Cheese is good but DOUBLE Cheese is way better!


  • 1 head Gobi, Cauliflower (400-500 gms)
  • 100gms Ricotta
  • 100gms Mozzarella
  • 1tbsp Mint, chopped
  • 1.5 tbsp Coriander, chopped
  • 1-2 Green Chilli, chopped
  • Salt & Pepper to taste
  • Chilli Flakes, to taste
  • 1 cup Whole Wheat Flour
  • 1tsp oil + more for roasting paratha’s
  • Water, for dough


  • Mix whole wheat flour with 1tsp oil & add water little at a time to make a medium soft dough. Add more water if needed. Round up the dough in the ball, cover & keep aside.
  • Now for the filling, using a food processor finely chop the cauliflower. Do not turn into a mash so check after every 3-4 seconds. (Alternatively, you can finely chop it too instead of using food processor)

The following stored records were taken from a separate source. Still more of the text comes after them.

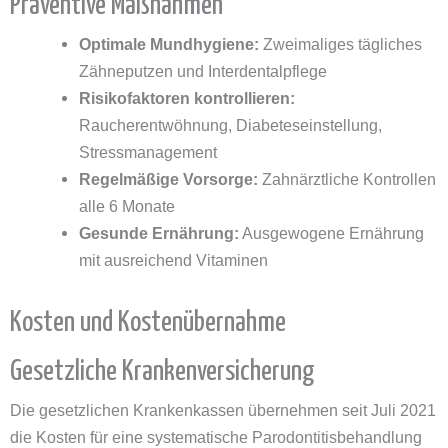
Präventive Maßnahmen
Optimale Mundhygiene:
Zweimaliges tägliches
Zähneputzen und Interdentalpflege
Risikofaktoren kontrollieren:
Raucherentwöhnung, Diabeteseinstellung,
Stressmanagement
Regelmäßige Vorsorge:
Zahnärztliche Kontrollen
alle 6 Monate
Gesunde Ernährung:
Ausgewogene Ernährung
mit ausreichend Vitaminen
Kosten und Kostenübernahme
Gesetzliche Krankenversicherung
Die gesetzlichen Krankenkassen übernehmen seit Juli 2021
die Kosten für eine systematische Parodontitisbehandlung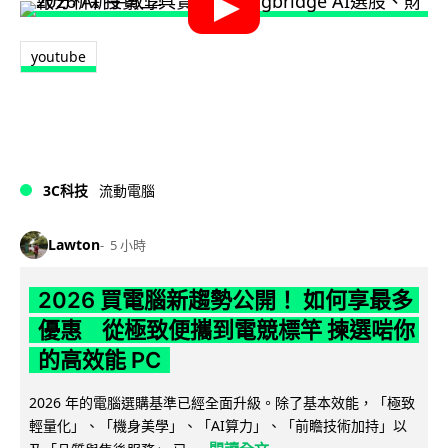
youtube
3C科技
流動電腦
Lawton
5 小時
2026 買電腦新趨勢公開！ 如何享最多
優惠 從極致便攜到電競標竿 揀選啱你
的高效能 PC
2026 年的電腦選購基準已經全面升級。除了基本效能，「極致
輕量化」、「機身美學」、「AI算力」、「前瞻技術加持」以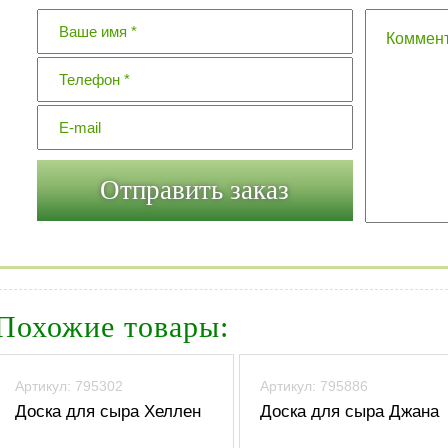
Похожие товары:
Артикул: 795302
Артикул: 795886
Доска для сыра Хеллен
Доска для сыра Джана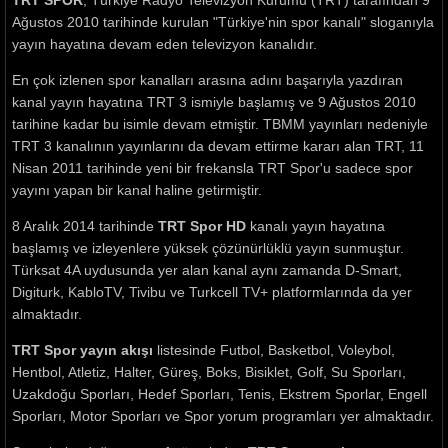
TRT SPOR
, Türkiye Radyo Televizyon Kurumu (TRT) tarafından 9
Ağustos 2010 tarihinde kurulan "Türkiye'nin spor kanalı" sloganıyla
yayın hayatına devam eden televizyon kanalıdır.
En çok izlenen spor kanalları arasına adını başarıyla yazdıran
kanal yayın hayatına TRT 3 ismiyle başlamış ve 9 Ağustos 2010
tarihine kadar bu isimle devam etmiştir. TBMM yayınları nedeniyle
TRT 3 kanalının yayınlarını da devam ettirme kararı alan TRT, 11
Nisan 2011 tarihinde yeni bir frekansla TRT Spor'u sadece spor
yayını yapan bir kanal haline getirmiştir.
8 Aralık 2014 tarihinde
TRT Spor HD
kanalı yayın hayatına
başlamış ve izleyenlere yüksek çözünürlüklü yayın sunmuştur.
Türksat 4A uydusunda yer alan kanal aynı zamanda D-Smart,
Digiturk, KabloTV, Tivibu ve Turkcell TV+ platformlarında da yer
almaktadır.
TRT Spor yayın akışı
listesinde Futbol, Basketbol, Voleybol,
Hentbol, Atletiz, Halter, Güreş, Boks, Bisiklet, Golf, Su Sporları,
Uzakdoğu Sporları, Hedef Sporları, Tenis, Ekstrem Sporlar, Engell
Sporları, Motor Sporları ve Spor yorum programları yer almaktadır.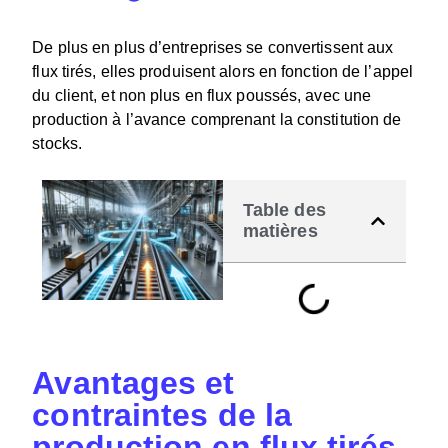
De plus en plus d’entreprises se convertissent aux
flux tirés, elles produisent alors en fonction de l’appel
du client, et non plus en flux poussés, avec une
production à l’avance comprenant la constitution de
stocks.
Table des
matières
Avantages et
contraintes de la
production en flux tirés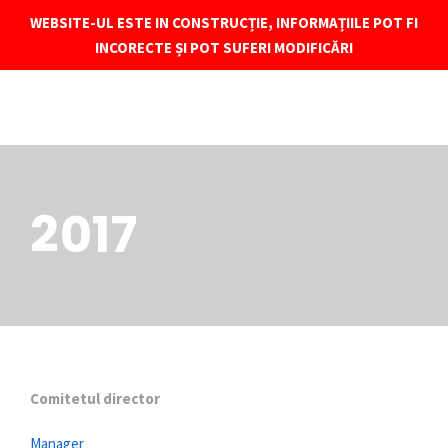
Spitalul de Boli Cronice "Sf. Luca"
WEBSITE-UL ESTE IN CONSTRUCȚIE, INFORMAȚIILE POT FI
INCORECTE ȘI POT SUFERI MODIFICĂRI
2017
Comitetul director
Manager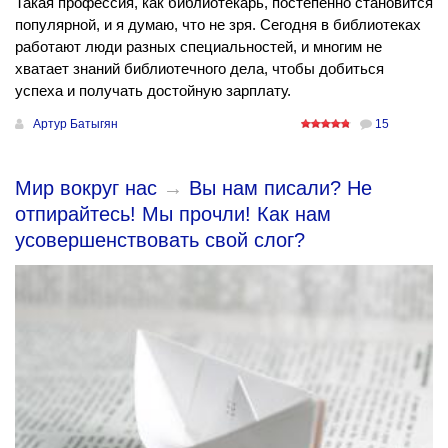
Такая профессия, как библиотекарь, постепенно становится
популярной, и я думаю, что не зря. Сегодня в библиотеках
работают люди разных специальностей, и многим не
хватает знаний библиотечного дела, чтобы добиться
успеха и получать достойную зарплату.
Артур Батыгян
15
Мир вокруг нас
→
Вы нам писали? Не
отпирайтесь! Мы прочли! Как нам
усовершенствовать свой слог?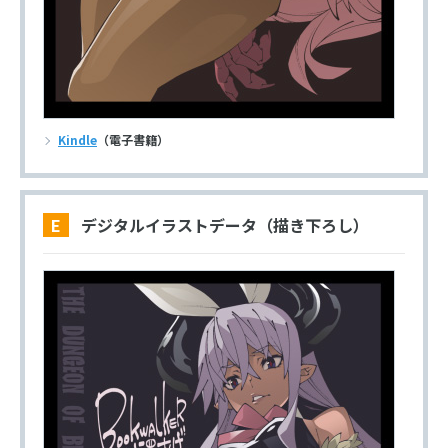
Kindle
（電子書籍）
E デジタルイラストデータ（描き下ろし）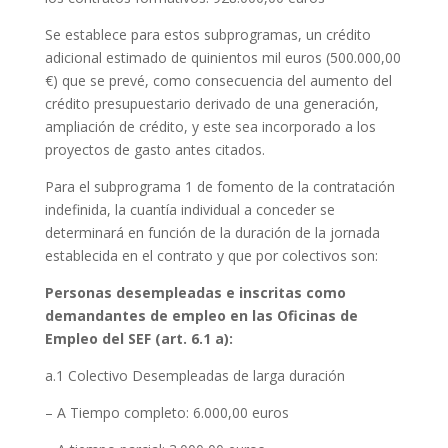
Se establece para estos subprogramas, un crédito
adicional estimado de quinientos mil euros (500.000,00
€) que se prevé, como consecuencia del aumento del
crédito presupuestario derivado de una generación,
ampliación de crédito, y este sea incorporado a los
proyectos de gasto antes citados.
Para el subprograma 1 de fomento de la contratación
indefinida, la cuantía individual a conceder se
determinará en función de la duración de la jornada
establecida en el contrato y que por colectivos son:
Personas desempleadas e inscritas como
demandantes de empleo en las Oficinas de
Empleo del SEF (art. 6.1 a):
a.1 Colectivo Desempleadas de larga duración
– A Tiempo completo: 6.000,00 euros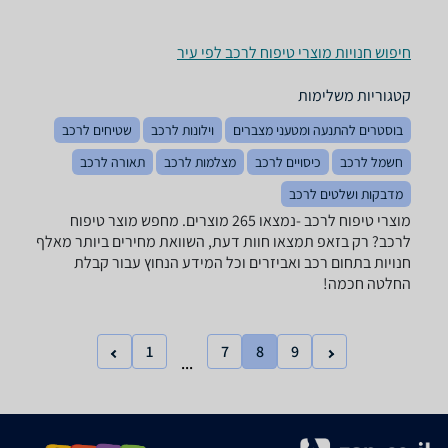
חיפוש חנויות מוצרי טיפוח לרכב לפי עיר
קטגוריות משלימות
בוסטרים להתנעה ומטעני מצברים
וילונות לרכב
שטיחים לרכב
חשמל לרכב
כיסויים לרכב
מצלמות לרכב
תאורה לרכב
מדבקות ושלטים לרכב
מוצרי טיפוח לרכב -נמצאו 265 מוצרים. מחפש מוצר טיפוח
לרכב? רק בזאפ תמצאו חוות דעת, השוואת מחירים ביותר מאלף
חנויות בתחום רכב ואביזרים וכל המידע הנחוץ עבור קבלת
החלטה חכמה!
1
7
8
9
...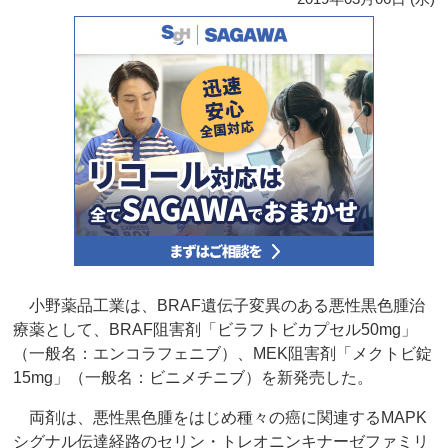
小野薬品工業は、BRAF遺伝子変異のある悪性黒色腫治
療薬として、BRAF阻害剤「ビラフトビカプセル50mg」
（一般名：エンコラフェニブ）、MEK阻害剤「メクトビ錠
15mg」（一般名：ビニメチニブ）を新発売した。
両剤は、悪性黒色腫をはじめ種々の癌に関連するMAPK
シグナル伝達経路のセリン・トレオニンキナーゼファミリ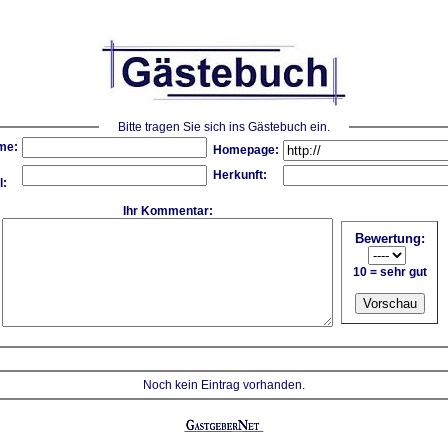
Bitte tragen Sie sich ins Gästebuch ein.
me:
Homepage:
Herkunft:
l:
Ihr Kommentar:
Bewertung:
10 = sehr gut
Noch kein Eintrag vorhanden.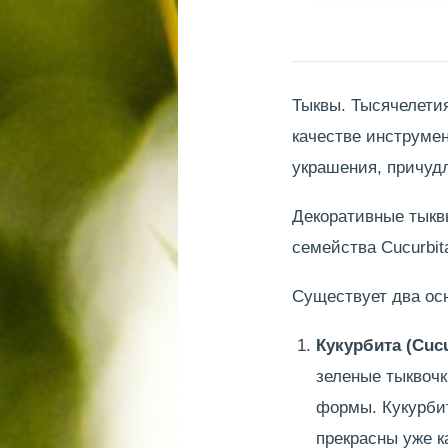
Тыквы. Тысячелети
качестве инструме
украшения, причуд
Декоративные тыкв
семейства Cucurbit
Существует два ос
Кукурбита (Cucu
зеленые тыквочк
формы. Кукурбит
прекрасны уже к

  • Mix the ricotta, mint, coriander, grated mozzarella, chopped cauliflower, salt & pepper. Make sure the cheese & cauliflower have been thoroughly mixed.
  • Now using the dough, take a small roundel & roll it into a roti & keep aside. Take another roundel & shape it into roti, now take some of the filling mixture & spread it on the roti evenly. Sprinkle Chilli flakes as per liking & take the 1st roti & place it on top of the filling. Seal the edges & roast the paratha on a hot tawa. Apply oil on both sides to make it golden & crispy.
  • Serve hot with dahi, achaar or green chutney.